Reference Model Bias: Semi-adversarial construction inevitably targets the weaknesses of the specific reference models, raising fairness concerns for evaluations of non-reference models.
Temporality of Static Benchmarks: As models continue to advance, BBEH will eventually become saturated.
Text-Only Limitation: It does not evaluate multimodal reasoning capabilities.
Limited Sample Size: With only 200 samples per task, the statistical significance may be insufficient.
Lack of Process-Based Evaluation: It only assesses final answer accuracy, failing to analyze the quality of the model's intermediate reasoning process.
Evaluation Cost: The output lengths of reasoning models on BBEH are very long, making the evaluation cost significantly higher than that of BBH.

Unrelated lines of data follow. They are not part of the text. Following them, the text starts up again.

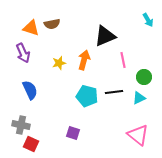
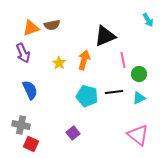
brown semicircle: moved 1 px down
orange triangle: rotated 36 degrees counterclockwise
yellow star: rotated 24 degrees counterclockwise
green circle: moved 5 px left, 3 px up
purple square: rotated 32 degrees clockwise
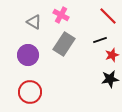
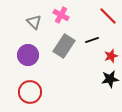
gray triangle: rotated 14 degrees clockwise
black line: moved 8 px left
gray rectangle: moved 2 px down
red star: moved 1 px left, 1 px down
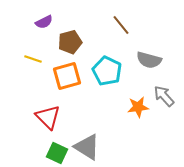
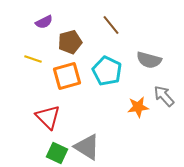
brown line: moved 10 px left
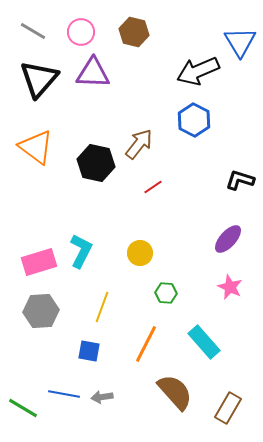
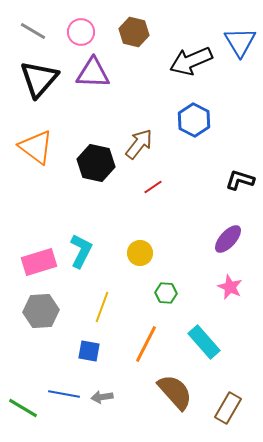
black arrow: moved 7 px left, 10 px up
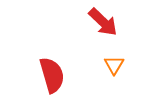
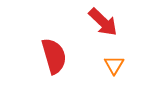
red semicircle: moved 2 px right, 19 px up
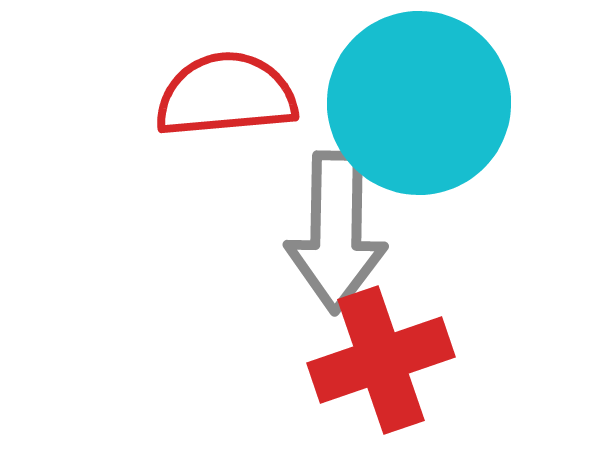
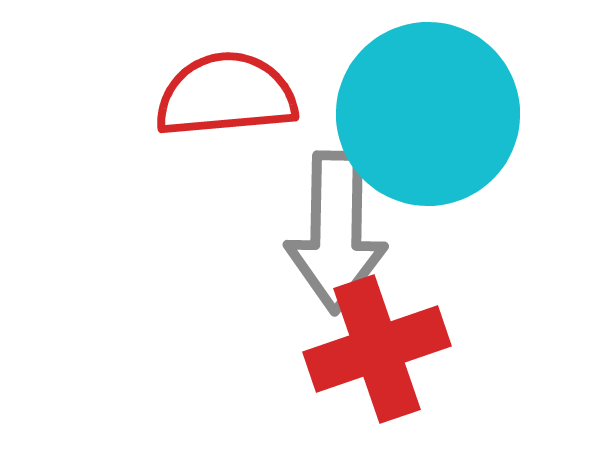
cyan circle: moved 9 px right, 11 px down
red cross: moved 4 px left, 11 px up
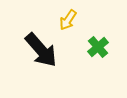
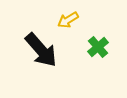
yellow arrow: rotated 25 degrees clockwise
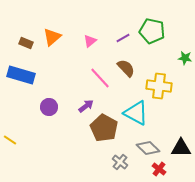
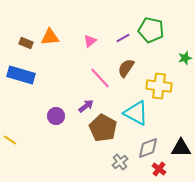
green pentagon: moved 1 px left, 1 px up
orange triangle: moved 2 px left; rotated 36 degrees clockwise
green star: rotated 24 degrees counterclockwise
brown semicircle: rotated 102 degrees counterclockwise
purple circle: moved 7 px right, 9 px down
brown pentagon: moved 1 px left
gray diamond: rotated 65 degrees counterclockwise
gray cross: rotated 14 degrees clockwise
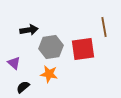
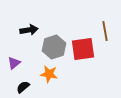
brown line: moved 1 px right, 4 px down
gray hexagon: moved 3 px right; rotated 10 degrees counterclockwise
purple triangle: rotated 40 degrees clockwise
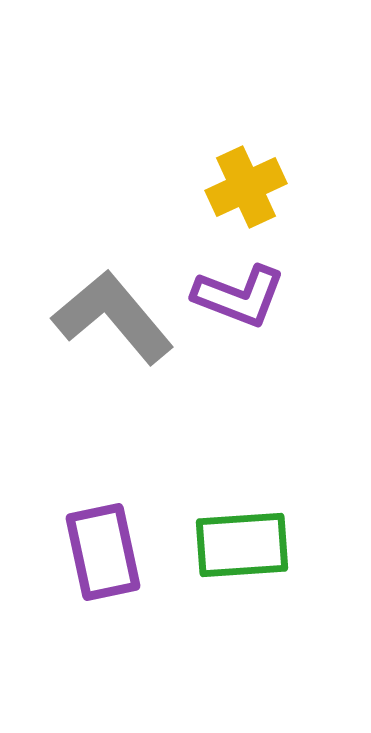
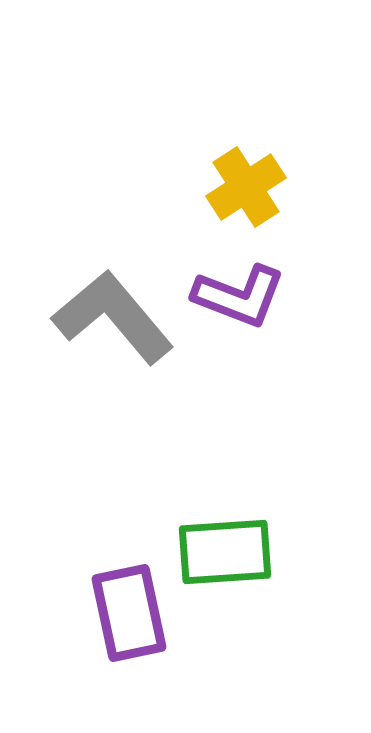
yellow cross: rotated 8 degrees counterclockwise
green rectangle: moved 17 px left, 7 px down
purple rectangle: moved 26 px right, 61 px down
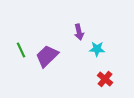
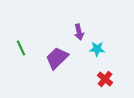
green line: moved 2 px up
purple trapezoid: moved 10 px right, 2 px down
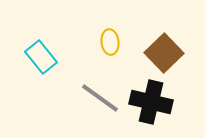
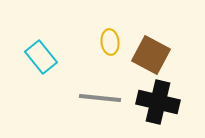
brown square: moved 13 px left, 2 px down; rotated 18 degrees counterclockwise
gray line: rotated 30 degrees counterclockwise
black cross: moved 7 px right
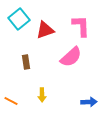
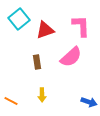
brown rectangle: moved 11 px right
blue arrow: rotated 21 degrees clockwise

Succession to BBH: Directly replaces the 23 tasks of BBH, maintaining consistency in domains.
Complementarity with Math/Coding Benchmarks: Benchmarks like AIME and GSM8K evaluate mathematical reasoning, whereas BBEH evaluates a broader range of general reasoning.
Inspiration from Inverse Scaling: Certain tasks specifically test whether models can act against existing priors (e.g., modified alphabetical sorting), aligning with inverse scaling research.
Guidance for Model Development: The differentiated performance across various types of reasoning capabilities provides a guide for balancing abilities in model training.

Rating¶

Novelty: ⭐⭐⭐⭐ Clever task design, comprehensive skill coverage, with innovative semi-adversarial construction methodology.
Experimental Thoroughness: ⭐⭐⭐⭐⭐ Covers multiple mainstream model series with rich analytical dimensions (model size, type, context length, etc.).
Writing Quality: ⭐⭐⭐⭐⭐ Clear motivation, rigorous structure, in-depth analysis, and outstanding visualization.
Value: ⭐⭐⭐⭐⭐ Fills the gap in general reasoning evaluation and will serve as an important benchmark in the field.